Below is a block of entries, which should be copied verbatim apart from the pictures.
── The data
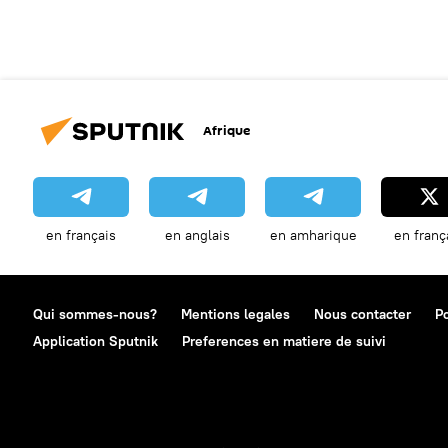
Afrique
en français
en anglais
en amharique
en franç
Qui sommes-nous?
Mentions legales
Nous contacter
Po
Application Sputnik
Preferences en matiere de suivi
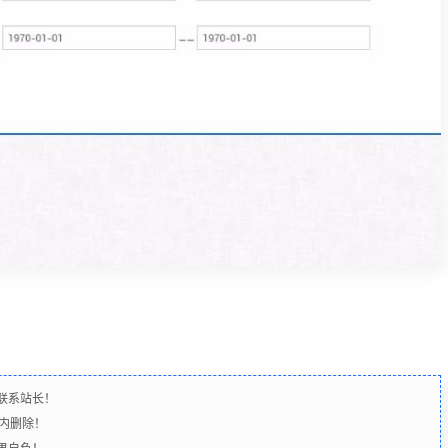
联系站长！
时内删除！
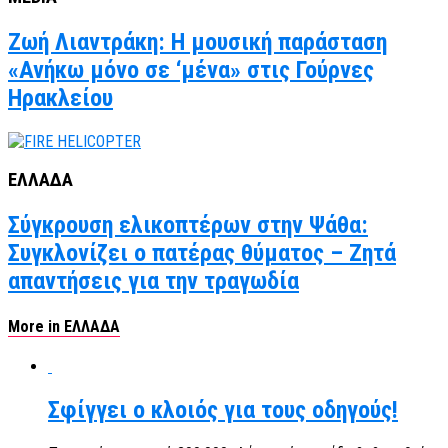
Ζωή Λιαντράκη: Η μουσική παράσταση
«Ανήκω μόνο σε ‘μένα» στις Γούρνες
Ηρακλείου
ΕΛΛΑΔΑ
Σύγκρουση ελικοπτέρων στην Ψάθα:
Συγκλονίζει ο πατέρας θύματος – Ζητά
απαντήσεις για την τραγωδία
More in ΕΛΛΑΔΑ
Σφίγγει ο κλοιός για τους οδηγούς!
────
> _Exercise solution_
Afrique
en français
en anglais
en amharique
en franç
Qui sommes-nous?
Mentions legales
Nous contacter
Po
Application Sputnik
Preferences en matiere de suivi
联系站长！
时内删除！
Ζωή Λιαντράκη: Η μουσική παράσταση
«Ανήκω μόνο σε ‘μένα» στις Γούρνες
Ηρακλείου
ΕΛΛΑΔΑ
Σύγκρουση ελικοπτέρων στην Ψάθα:
Συγκλονίζει ο πατέρας θύματος – Ζητά
απαντήσεις για την τραγωδία
More in ΕΛΛΑΔΑ
Σφίγγει ο κλοιός για τους οδηγούς!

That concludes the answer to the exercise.